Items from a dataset
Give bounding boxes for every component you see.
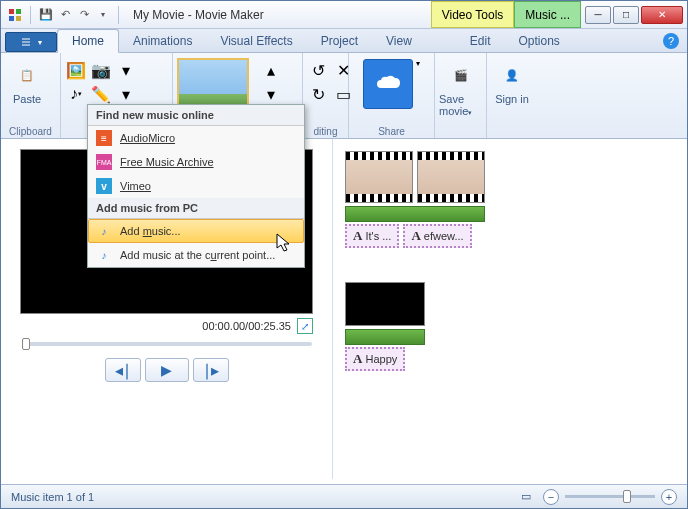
webcam-button[interactable]: 📷 (90, 59, 112, 81)
video-clip[interactable] (345, 282, 425, 326)
group-share-label: Share (353, 125, 430, 138)
svg-rect-0 (9, 9, 14, 14)
fullscreen-icon[interactable]: ⤢ (297, 318, 313, 334)
zoom-in-button[interactable]: + (661, 489, 677, 505)
svg-rect-1 (16, 9, 21, 14)
paste-label: Paste (13, 93, 41, 105)
video-clip[interactable] (417, 151, 485, 203)
add-music-button[interactable]: ♪▾ (65, 83, 87, 105)
audio-track[interactable] (345, 329, 425, 345)
zoom-slider[interactable] (565, 495, 655, 498)
vimeo-icon: v (96, 178, 112, 194)
playback-time: 00:00.00/00:25.35 (202, 320, 291, 332)
dropdown-header-pc: Add music from PC (88, 198, 304, 219)
fma-label: Free Music Archive (120, 156, 214, 168)
menu-item-add-music-current-point[interactable]: ♪ Add music at the current point... (88, 243, 304, 267)
snapshot-button[interactable]: ✏️ (90, 83, 112, 105)
user-icon: 👤 (496, 59, 528, 91)
menu-item-add-music[interactable]: ♪ Add music... (88, 219, 304, 243)
music-note-icon: ♪ (96, 223, 112, 239)
caption-text: It's ... (365, 230, 391, 242)
next-frame-button[interactable]: ∣▸ (193, 358, 229, 382)
caption-clip[interactable]: A It's ... (345, 224, 399, 248)
audiomicro-label: AudioMicro (120, 132, 175, 144)
rotate-left-button[interactable]: ↺ (307, 59, 329, 81)
caption-clip[interactable]: A efwew... (403, 224, 471, 248)
group-clipboard-label: Clipboard (5, 125, 56, 138)
music-note-marker-icon: ♪ (96, 247, 112, 263)
cloud-icon (373, 74, 403, 94)
audiomicro-icon: ≡ (96, 130, 112, 146)
status-text: Music item 1 of 1 (11, 491, 94, 503)
save-movie-button[interactable]: 🎬 Save movie▾ (439, 55, 482, 117)
theme-nav-down[interactable]: ▾ (260, 83, 282, 105)
context-tab-video-tools[interactable]: Video Tools (431, 1, 515, 28)
title-button[interactable]: ▾ (115, 59, 137, 81)
onedrive-button[interactable] (363, 59, 413, 109)
video-clip[interactable] (345, 151, 413, 203)
minimize-button[interactable]: ─ (585, 6, 611, 24)
undo-icon[interactable]: ↶ (57, 7, 73, 23)
add-music-dropdown: Find new music online ≡ AudioMicro FMA F… (87, 104, 305, 268)
dropdown-header-online: Find new music online (88, 105, 304, 126)
caption-text: efwew... (424, 230, 464, 242)
caption-button[interactable]: ▾ (115, 83, 137, 105)
menu-item-vimeo[interactable]: v Vimeo (88, 174, 304, 198)
svg-rect-3 (16, 16, 21, 21)
zoom-thumb[interactable] (623, 490, 631, 503)
maximize-button[interactable]: □ (613, 6, 639, 24)
add-music-label: Add music... (120, 225, 181, 237)
sign-in-label: Sign in (495, 93, 529, 105)
audio-track[interactable] (345, 206, 485, 222)
view-toggle-icon[interactable]: ▭ (521, 490, 531, 503)
prev-frame-button[interactable]: ◂∣ (105, 358, 141, 382)
caption-clip[interactable]: A Happy (345, 347, 405, 371)
svg-rect-2 (9, 16, 14, 21)
file-menu-button[interactable]: ▾ (5, 32, 57, 52)
rotate-right-button[interactable]: ↻ (307, 83, 329, 105)
tab-view[interactable]: View (372, 30, 426, 52)
help-icon[interactable]: ? (663, 33, 679, 49)
tab-project[interactable]: Project (307, 30, 372, 52)
tab-animations[interactable]: Animations (119, 30, 206, 52)
theme-nav-up[interactable]: ▴ (260, 59, 282, 81)
sign-in-button[interactable]: 👤 Sign in (491, 55, 533, 105)
save-icon[interactable]: 💾 (38, 7, 54, 23)
play-button[interactable]: ▶ (145, 358, 189, 382)
paste-button[interactable]: 📋 Paste (5, 55, 49, 105)
context-tab-music-tools[interactable]: Music ... (514, 1, 581, 28)
timeline-pane[interactable]: A It's ... A efwew... A Happy (333, 139, 687, 479)
menu-item-audiomicro[interactable]: ≡ AudioMicro (88, 126, 304, 150)
redo-icon[interactable]: ↷ (76, 7, 92, 23)
fma-icon: FMA (96, 154, 112, 170)
tab-options[interactable]: Options (505, 30, 574, 52)
seek-thumb[interactable] (22, 338, 30, 350)
close-button[interactable]: ✕ (641, 6, 683, 24)
window-title: My Movie - Movie Maker (129, 8, 431, 22)
menu-item-free-music-archive[interactable]: FMA Free Music Archive (88, 150, 304, 174)
caption-text: Happy (365, 353, 397, 365)
tab-home[interactable]: Home (57, 29, 119, 53)
add-videos-button[interactable]: 🖼️ (65, 59, 87, 81)
qat-dropdown-icon[interactable]: ▾ (95, 7, 111, 23)
seek-slider[interactable] (22, 342, 312, 346)
group-editing-label: diting (307, 125, 344, 138)
app-icon (7, 7, 23, 23)
tab-edit[interactable]: Edit (456, 30, 505, 52)
add-music-current-label: Add music at the current point... (120, 249, 275, 261)
zoom-out-button[interactable]: − (543, 489, 559, 505)
vimeo-label: Vimeo (120, 180, 151, 192)
tab-visual-effects[interactable]: Visual Effects (206, 30, 306, 52)
save-movie-icon: 🎬 (445, 59, 477, 91)
save-movie-label: Save movie (439, 93, 468, 117)
clipboard-icon: 📋 (11, 59, 43, 91)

_ASSIGNMENT_. Above are the records; copy every line in them that holds the word "seek".

_RESPONSE AREA_.
seek-thumb[interactable] (22, 338, 30, 350)
seek-slider[interactable] (22, 342, 312, 346)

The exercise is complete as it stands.